インターネットの情報メディアとしての発展には、実は情報発信者だけでなく、発信される情報を利用する側の姿勢も大きく影響する。それがひいては、既存メディアの変化にも寄与するかもしれない。

情報量の増加= インターネットの発展という見方もできる

 田中氏も指摘するように、かつて期待された「インターネットによって個人の言論が活発になり、言論が豊かに なる」という状況は、これだけインターネットが普及、発達しても、いまだ成熟段階を迎えていないといってよい だろう。むろん、個人の発言は格段に増えているの だろうが、意識的なプロが既存のメディアで発信するものと比べてしまえば、やはり情報提供の方法に身勝手で、 底の浅い、情報量の足りない見解が目に付きやすい。 インターネットで調べものをしていて、自分にとって役に立つ情報がなかなか見つからず、匙を投げた経験のある読者も多いかもしれない。
 ただ、確かに“ジャーナリズム”と呼ばれる分野につい ては、その道のプロ(あるいはプロ並の力を持つ者)が インターネットの特性を活かした情報発信に(さまざまな 理由で)積極的でないという状況はあるが、その他のさまざまな分野に関しては、そうともいい切れまい。むしろ、 いわゆる最新情報を流すことだけに腐心する多くの既存メディアよりも、ひとつのテーマを熱心に掘り下げた個人のサイトのほうが参考になるというケースも、少なくない はずだ。

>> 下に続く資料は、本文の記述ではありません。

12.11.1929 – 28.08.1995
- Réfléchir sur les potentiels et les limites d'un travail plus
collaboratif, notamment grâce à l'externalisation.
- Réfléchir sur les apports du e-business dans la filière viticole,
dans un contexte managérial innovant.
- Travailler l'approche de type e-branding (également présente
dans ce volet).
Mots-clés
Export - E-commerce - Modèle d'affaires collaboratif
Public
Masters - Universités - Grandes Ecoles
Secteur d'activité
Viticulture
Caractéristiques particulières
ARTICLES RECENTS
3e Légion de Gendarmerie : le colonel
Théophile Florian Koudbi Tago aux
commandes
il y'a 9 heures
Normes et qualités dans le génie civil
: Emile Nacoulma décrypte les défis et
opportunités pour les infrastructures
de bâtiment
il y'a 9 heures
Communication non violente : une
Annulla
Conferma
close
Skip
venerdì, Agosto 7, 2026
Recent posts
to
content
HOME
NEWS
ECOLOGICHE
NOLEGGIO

 またインターネット上の情報は、既存のメディアのように編集者やディレクターのふるいにかけられるということがない点で、たとえば「世界の中で、自分しか興味を持たないテーマ」についての情報も黙殺されない、見つかるかも しれないという可能性を持っていると思う。そうした意味で、インターネットの利用者が増え、そこで発言する者の数が増える、つまり玉であろうが石であろうが情報量が増えるほど、メディアとしてのインターネットの価値は上がるとも いえると思うが、いかがだろうか。